Capital Controls Coming to Russia?


If the ruble has another week like this, it’s almost inevitable:

The currency has been in freefall since Saudi Arabia and the Gulf states vetoed calls by weaker Opec members for a cut in crude oil output, a move viewed by the Kremlin as a strategic attack on Russia.

A fresh plunge in Brent prices to a five-year low of $67.50 a barrel on Monday caused the dam to break, triggering a 9pc slide in the rouble in a matter of hours.

Analysts said it took huge intervention by the Russian central bank to stop the rout and stablize the rouble at 52.07 to the dollar. “They must have spent billions,” said Tim Ash, at Standard Bank.

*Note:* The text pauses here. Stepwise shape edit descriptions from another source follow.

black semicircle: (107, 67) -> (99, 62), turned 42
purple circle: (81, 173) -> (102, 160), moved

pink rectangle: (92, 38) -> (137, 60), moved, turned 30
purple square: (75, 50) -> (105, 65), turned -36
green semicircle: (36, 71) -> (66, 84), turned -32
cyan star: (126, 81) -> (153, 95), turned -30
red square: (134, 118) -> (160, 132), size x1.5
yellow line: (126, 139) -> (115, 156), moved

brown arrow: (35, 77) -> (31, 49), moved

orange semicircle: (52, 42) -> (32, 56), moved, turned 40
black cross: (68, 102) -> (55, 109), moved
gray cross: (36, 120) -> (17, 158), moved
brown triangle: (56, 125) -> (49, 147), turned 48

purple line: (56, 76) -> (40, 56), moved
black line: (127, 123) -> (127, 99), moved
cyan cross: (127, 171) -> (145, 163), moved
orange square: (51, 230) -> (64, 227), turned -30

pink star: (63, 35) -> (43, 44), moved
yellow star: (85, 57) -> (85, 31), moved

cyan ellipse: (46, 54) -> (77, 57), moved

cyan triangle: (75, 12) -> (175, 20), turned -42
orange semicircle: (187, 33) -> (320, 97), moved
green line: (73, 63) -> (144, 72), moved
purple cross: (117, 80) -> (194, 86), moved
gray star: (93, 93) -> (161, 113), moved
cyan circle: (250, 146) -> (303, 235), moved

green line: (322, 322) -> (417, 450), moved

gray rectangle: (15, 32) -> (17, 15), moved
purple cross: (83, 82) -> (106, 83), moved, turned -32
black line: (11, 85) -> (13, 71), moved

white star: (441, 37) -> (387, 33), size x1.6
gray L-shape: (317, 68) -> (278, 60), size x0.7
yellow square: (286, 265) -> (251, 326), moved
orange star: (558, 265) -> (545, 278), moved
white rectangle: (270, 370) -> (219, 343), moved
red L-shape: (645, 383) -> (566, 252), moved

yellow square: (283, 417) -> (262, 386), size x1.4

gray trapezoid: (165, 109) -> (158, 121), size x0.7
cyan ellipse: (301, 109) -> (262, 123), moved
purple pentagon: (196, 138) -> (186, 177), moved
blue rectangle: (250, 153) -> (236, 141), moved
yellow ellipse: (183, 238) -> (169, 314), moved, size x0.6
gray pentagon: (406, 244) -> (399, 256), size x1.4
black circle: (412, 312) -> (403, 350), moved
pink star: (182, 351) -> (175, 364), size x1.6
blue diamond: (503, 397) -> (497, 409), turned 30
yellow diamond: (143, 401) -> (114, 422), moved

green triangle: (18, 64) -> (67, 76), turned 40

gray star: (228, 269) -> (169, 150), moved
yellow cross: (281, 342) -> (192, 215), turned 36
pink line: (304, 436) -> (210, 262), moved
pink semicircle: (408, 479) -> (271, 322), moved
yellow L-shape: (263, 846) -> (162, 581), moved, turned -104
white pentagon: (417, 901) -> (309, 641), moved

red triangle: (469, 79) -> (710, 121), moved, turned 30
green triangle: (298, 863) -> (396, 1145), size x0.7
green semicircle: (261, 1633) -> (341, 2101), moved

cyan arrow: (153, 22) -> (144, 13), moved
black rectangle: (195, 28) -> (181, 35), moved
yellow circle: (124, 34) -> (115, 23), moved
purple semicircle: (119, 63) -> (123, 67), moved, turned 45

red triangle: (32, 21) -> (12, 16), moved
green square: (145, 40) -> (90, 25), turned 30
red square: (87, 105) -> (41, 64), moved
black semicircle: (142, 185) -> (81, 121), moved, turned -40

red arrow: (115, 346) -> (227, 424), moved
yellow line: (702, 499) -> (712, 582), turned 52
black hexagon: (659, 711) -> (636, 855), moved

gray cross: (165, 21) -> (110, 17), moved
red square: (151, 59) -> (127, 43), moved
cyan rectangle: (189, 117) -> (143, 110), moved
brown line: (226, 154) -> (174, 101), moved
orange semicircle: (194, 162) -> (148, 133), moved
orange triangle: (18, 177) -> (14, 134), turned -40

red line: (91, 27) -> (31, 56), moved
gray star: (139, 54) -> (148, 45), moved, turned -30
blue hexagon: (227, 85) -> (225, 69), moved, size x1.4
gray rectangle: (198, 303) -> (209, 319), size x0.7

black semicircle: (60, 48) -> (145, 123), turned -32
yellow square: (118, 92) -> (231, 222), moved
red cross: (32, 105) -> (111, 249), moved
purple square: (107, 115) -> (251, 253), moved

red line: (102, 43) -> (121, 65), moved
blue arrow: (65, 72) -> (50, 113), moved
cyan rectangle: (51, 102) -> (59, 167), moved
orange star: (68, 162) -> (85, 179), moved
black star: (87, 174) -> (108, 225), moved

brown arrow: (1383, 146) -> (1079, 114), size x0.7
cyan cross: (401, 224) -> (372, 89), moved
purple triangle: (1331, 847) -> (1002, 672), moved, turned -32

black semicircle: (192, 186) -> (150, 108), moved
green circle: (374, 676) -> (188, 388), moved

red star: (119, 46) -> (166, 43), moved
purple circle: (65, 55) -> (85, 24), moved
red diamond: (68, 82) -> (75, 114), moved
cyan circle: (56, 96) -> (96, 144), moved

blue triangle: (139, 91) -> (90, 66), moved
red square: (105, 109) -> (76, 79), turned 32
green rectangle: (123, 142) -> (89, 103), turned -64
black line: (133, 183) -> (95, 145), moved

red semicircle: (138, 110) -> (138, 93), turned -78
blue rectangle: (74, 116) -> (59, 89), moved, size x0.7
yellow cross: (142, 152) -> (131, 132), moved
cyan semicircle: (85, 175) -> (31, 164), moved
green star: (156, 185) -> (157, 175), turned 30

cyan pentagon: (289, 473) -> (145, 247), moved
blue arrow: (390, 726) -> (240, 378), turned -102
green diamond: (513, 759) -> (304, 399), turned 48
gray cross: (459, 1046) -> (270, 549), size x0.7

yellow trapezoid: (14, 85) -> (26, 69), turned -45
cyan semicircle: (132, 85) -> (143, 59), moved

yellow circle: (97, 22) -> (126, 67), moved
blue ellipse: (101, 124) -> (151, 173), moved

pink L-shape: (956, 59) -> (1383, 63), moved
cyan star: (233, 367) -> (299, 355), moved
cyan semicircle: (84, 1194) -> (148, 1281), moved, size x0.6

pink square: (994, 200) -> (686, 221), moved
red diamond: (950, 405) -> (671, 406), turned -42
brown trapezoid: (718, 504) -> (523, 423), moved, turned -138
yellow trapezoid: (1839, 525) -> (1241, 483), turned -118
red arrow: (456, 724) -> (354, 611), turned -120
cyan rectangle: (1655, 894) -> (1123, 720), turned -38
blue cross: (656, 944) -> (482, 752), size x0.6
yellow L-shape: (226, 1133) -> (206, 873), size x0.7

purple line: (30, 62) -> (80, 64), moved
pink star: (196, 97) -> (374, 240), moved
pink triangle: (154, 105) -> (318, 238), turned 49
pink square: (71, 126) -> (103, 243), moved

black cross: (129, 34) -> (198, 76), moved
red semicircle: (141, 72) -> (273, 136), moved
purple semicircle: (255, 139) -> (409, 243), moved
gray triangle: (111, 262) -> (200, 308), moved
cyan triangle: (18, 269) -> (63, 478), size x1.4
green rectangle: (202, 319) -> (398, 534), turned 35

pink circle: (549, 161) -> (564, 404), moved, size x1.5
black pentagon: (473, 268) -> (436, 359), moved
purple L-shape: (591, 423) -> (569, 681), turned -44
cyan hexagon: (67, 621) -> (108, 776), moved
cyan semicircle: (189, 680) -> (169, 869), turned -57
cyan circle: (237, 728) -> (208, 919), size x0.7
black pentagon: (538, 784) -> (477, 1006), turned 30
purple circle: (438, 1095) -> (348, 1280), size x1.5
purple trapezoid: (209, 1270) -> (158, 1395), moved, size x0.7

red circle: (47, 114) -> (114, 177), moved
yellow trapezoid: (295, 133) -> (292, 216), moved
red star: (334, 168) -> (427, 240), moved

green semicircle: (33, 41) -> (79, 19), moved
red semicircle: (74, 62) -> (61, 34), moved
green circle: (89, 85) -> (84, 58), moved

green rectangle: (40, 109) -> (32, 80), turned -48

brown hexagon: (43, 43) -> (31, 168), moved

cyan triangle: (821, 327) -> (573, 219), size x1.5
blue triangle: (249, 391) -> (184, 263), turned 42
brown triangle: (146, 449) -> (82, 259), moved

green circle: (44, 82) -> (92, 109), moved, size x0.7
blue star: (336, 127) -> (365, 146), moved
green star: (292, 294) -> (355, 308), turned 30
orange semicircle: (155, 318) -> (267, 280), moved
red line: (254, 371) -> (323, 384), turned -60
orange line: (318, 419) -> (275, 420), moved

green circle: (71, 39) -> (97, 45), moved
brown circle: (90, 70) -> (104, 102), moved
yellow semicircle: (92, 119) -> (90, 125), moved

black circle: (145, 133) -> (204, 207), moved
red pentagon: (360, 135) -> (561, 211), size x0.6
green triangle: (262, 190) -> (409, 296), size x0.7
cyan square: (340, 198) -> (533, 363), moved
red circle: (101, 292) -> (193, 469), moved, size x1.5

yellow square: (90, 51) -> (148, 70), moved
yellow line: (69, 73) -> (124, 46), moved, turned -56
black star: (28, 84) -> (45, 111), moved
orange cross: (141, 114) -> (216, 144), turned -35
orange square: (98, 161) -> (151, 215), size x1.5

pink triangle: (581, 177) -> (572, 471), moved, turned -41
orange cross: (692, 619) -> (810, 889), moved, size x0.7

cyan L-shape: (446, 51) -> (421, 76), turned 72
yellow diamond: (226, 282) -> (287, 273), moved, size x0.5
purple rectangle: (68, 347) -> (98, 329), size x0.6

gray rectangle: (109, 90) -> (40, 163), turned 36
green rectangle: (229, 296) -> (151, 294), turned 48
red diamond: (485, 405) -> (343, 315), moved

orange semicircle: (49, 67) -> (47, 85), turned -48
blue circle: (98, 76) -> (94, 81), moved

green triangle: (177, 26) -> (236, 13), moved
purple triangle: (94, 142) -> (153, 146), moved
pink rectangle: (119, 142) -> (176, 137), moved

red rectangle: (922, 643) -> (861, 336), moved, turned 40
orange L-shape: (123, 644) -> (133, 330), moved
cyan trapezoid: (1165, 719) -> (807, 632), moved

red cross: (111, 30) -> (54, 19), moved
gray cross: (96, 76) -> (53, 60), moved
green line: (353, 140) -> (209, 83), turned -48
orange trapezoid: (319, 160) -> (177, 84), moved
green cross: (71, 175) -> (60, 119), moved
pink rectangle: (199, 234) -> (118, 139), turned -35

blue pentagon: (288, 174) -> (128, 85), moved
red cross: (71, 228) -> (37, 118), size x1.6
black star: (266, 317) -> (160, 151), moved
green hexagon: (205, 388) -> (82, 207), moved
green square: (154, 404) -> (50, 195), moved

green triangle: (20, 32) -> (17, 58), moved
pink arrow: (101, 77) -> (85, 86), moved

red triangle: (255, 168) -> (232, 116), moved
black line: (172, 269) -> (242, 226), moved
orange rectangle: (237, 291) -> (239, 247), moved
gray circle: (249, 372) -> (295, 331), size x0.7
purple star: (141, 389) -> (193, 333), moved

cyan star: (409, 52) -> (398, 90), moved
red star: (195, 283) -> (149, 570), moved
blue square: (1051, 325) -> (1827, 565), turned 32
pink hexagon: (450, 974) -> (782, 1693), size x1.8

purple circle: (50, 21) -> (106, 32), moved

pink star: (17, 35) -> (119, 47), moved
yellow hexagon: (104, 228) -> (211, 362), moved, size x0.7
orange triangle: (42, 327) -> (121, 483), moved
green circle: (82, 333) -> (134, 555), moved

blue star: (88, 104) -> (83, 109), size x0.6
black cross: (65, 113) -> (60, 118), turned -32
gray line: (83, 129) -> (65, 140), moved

It is extremely rare for a major country to collapse in this fashion, and the trauma is likely to have political consequences. “This has become disorderly. There are no real buyers of the rouble. We know that voices close to president Vladimir Putin want capital controls, and we cannot rule this out,” said Lars Christensen, at Danske Bank.


Back in the bad old days, the official exchange rate for the Soviet ruble was… whatever it was. It isn’t worth remembering because the rate was a pure fiction. There was the official exchange rate, and then there was how many dollars you could actually get for a ruble — which was significantly less. When Western companies were allowed, in very limited numbers and in very limited ways, to do business in the USSR, the real trick was figuring out a way to repatriate any profits, because the ruble was just no good. And — we mustn’t forget this one tiny little detail — it was forbidden, comrade, to remove any rubles from the USSR.

Pepsi struck a sort of high-class barter arrangement: In exchange for selling Pepsi the babushkas in Russia, it could export Beluga caviar to the West. I’ve forgotten what mad scheme McDonalds had come up with to justify its massive Moscow outlet in the mid-’80s, but the USSR collapsed too soon after for it to matter.

It looks like the bad old days are coming back, as Putin’s neo-Soviet foreign and domestic policies drive Russia to its inevitable ruin.